Saved entries:
◇ ◇ ◇ ◇ ◇
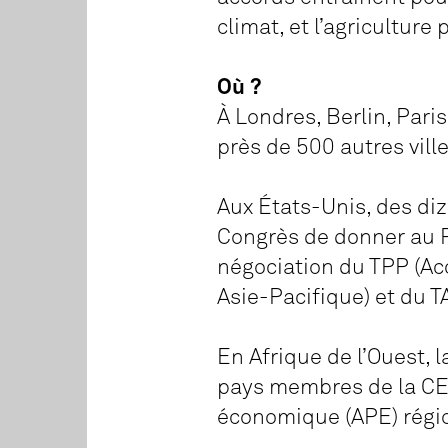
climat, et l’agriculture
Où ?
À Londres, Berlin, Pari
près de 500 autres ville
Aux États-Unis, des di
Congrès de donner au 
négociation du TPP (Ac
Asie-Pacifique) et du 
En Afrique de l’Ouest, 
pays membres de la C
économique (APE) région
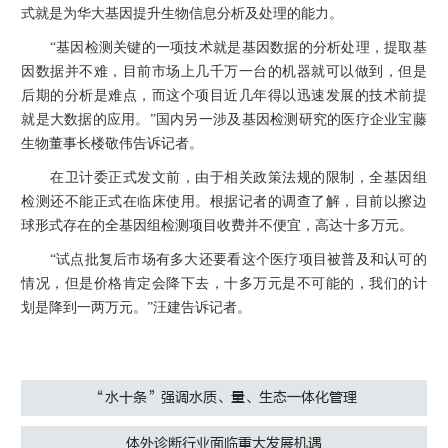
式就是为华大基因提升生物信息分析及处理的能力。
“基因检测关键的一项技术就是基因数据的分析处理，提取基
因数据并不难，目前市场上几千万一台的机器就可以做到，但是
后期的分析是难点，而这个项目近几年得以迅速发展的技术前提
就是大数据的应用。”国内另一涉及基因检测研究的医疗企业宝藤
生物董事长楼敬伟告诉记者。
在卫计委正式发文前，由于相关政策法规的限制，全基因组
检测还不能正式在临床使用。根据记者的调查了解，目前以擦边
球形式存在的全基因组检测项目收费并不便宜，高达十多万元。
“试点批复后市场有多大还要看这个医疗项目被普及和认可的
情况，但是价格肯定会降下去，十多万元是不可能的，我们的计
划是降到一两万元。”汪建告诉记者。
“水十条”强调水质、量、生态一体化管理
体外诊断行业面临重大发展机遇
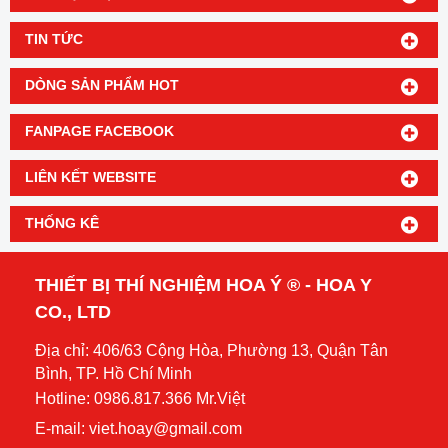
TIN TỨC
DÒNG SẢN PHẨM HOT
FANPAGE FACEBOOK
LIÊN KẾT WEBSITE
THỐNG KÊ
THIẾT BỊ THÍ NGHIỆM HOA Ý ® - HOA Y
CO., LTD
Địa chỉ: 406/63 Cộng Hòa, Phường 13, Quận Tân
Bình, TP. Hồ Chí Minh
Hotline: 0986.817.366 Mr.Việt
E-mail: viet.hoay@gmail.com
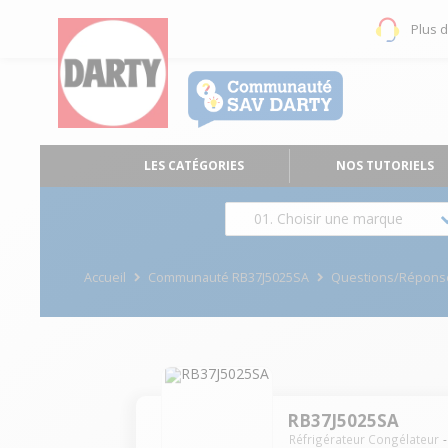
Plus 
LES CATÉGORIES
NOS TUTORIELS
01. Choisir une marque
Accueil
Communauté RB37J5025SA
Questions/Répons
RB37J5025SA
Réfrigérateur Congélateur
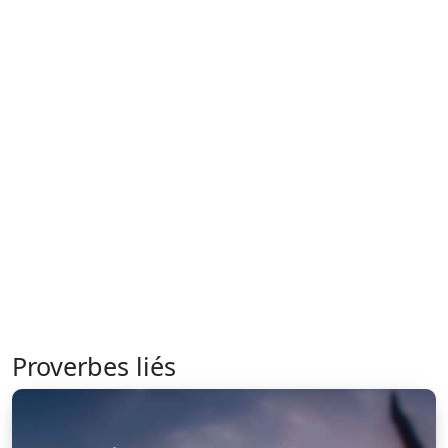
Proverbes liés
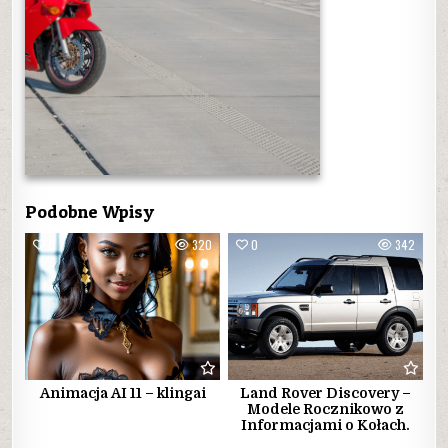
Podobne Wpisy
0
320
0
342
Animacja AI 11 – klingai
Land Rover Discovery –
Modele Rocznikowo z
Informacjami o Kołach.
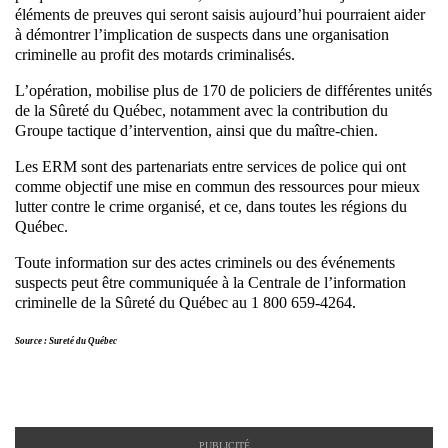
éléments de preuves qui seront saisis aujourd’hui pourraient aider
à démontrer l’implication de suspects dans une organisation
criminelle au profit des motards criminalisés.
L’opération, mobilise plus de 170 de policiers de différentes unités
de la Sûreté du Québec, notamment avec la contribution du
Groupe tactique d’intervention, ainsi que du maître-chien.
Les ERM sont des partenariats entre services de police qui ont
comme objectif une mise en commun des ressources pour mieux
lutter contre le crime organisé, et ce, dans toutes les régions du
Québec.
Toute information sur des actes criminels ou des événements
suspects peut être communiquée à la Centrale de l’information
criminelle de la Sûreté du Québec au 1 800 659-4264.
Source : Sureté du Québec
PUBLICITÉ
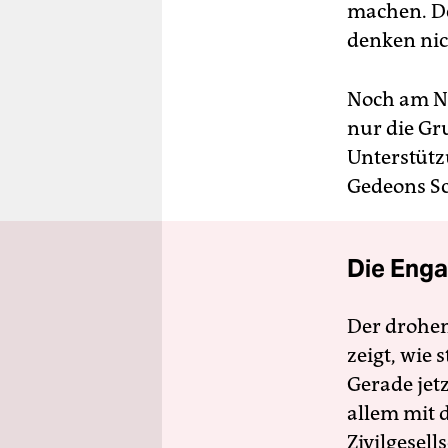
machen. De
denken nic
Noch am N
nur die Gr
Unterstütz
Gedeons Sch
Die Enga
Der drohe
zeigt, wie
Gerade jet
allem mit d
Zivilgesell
◇ ◇ ◇ ◇ ◇
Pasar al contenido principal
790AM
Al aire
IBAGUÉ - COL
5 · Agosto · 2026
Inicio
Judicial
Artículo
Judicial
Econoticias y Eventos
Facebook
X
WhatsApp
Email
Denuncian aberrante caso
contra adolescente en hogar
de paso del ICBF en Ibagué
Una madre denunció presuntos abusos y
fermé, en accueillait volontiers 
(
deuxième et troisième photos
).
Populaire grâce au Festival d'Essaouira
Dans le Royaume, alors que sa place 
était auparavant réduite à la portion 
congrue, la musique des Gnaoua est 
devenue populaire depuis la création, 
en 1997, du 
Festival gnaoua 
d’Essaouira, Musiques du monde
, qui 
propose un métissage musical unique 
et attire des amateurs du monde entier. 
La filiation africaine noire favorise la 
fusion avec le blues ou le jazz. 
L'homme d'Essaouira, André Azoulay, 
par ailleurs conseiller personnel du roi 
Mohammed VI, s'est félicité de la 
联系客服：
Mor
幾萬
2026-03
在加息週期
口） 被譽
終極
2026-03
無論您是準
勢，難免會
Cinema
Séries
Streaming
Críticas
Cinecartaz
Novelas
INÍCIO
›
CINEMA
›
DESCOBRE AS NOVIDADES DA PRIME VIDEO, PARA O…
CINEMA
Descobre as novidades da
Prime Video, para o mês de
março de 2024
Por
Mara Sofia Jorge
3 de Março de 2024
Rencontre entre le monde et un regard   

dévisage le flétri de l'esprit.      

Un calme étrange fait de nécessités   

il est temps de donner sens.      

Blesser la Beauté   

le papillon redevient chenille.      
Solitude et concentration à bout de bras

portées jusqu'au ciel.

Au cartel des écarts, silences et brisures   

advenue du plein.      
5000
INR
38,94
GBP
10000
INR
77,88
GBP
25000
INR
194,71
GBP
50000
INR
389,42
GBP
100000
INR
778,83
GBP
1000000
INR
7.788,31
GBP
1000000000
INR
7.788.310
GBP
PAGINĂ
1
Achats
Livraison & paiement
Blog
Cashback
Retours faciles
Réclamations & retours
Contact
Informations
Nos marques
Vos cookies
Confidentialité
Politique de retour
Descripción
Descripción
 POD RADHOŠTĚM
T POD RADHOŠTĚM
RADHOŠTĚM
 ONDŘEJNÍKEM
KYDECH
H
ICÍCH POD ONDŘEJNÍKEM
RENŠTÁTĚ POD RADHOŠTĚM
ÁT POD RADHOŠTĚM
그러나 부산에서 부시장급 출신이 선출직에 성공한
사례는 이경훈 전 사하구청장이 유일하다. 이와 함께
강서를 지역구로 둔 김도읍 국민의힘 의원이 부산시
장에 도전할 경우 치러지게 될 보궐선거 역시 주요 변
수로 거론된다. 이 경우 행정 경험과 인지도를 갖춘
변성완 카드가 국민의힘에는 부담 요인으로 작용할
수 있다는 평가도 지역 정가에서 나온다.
◇ ◇ ◇ ◇ ◇
- [Your instructions] Only a number is needed here: how many lines of the data include the word "Essaouira"?

- [Result of the task] 3